THE TASK -> Each record should be given again exactly, and any picture in it left out.
══════════
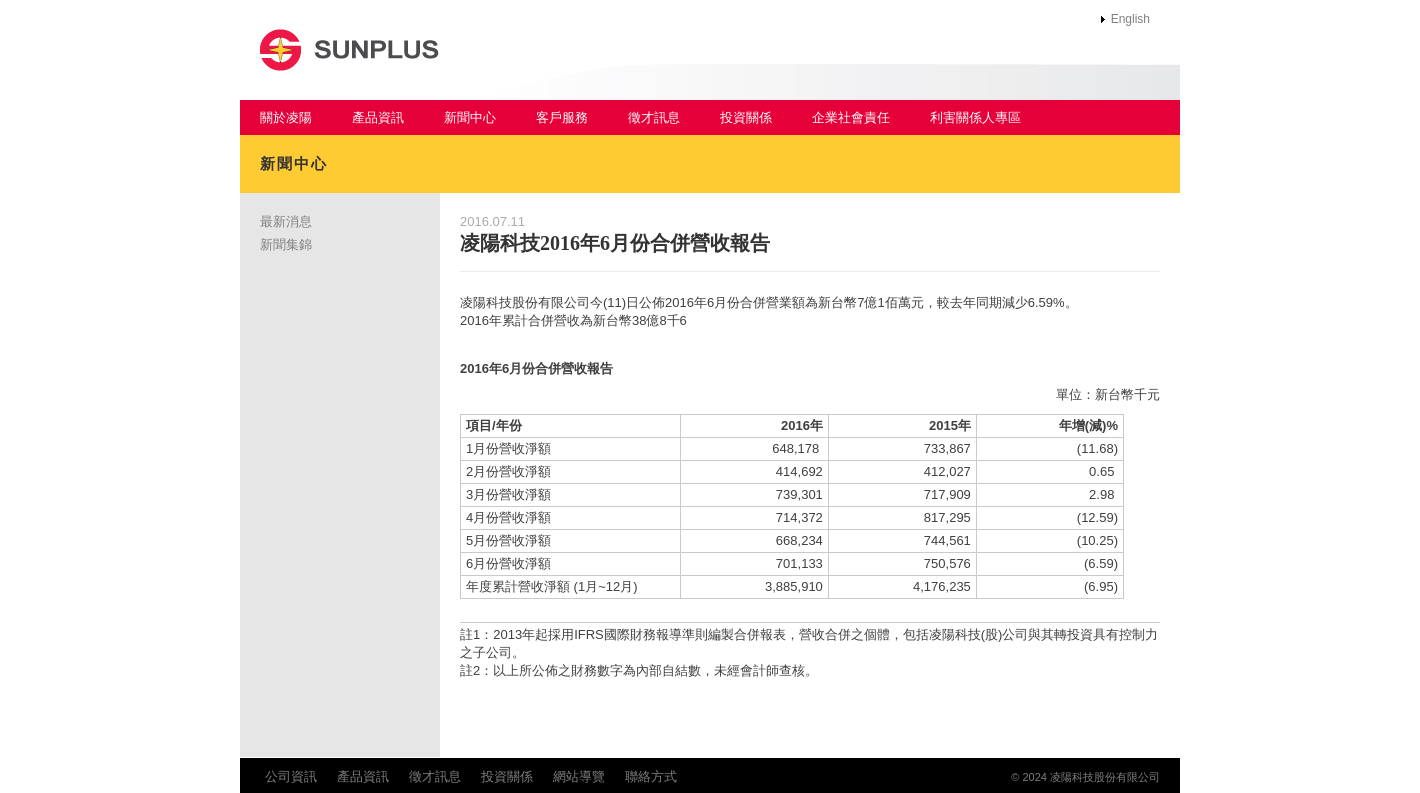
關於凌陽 (286, 117)
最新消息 (286, 221)
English (1130, 19)
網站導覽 (579, 776)
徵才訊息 (654, 117)
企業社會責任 (851, 117)
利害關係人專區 (975, 117)
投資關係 (746, 117)
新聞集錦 (286, 244)
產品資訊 (378, 117)
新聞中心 (470, 117)
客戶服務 (562, 117)
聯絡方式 (651, 776)
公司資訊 (291, 776)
══════════
SOLVED EXERCISE ->
關於凌陽 (286, 117)
最新消息 (286, 221)
English (1130, 19)
網站導覽 (579, 776)
徵才訊息 (654, 117)
企業社會責任 (851, 117)
利害關係人專區 (975, 117)
投資關係 (746, 117)
新聞集錦 (286, 244)
產品資訊 (378, 117)
新聞中心 (470, 117)
客戶服務 (562, 117)
聯絡方式 (651, 776)
公司資訊 (291, 776)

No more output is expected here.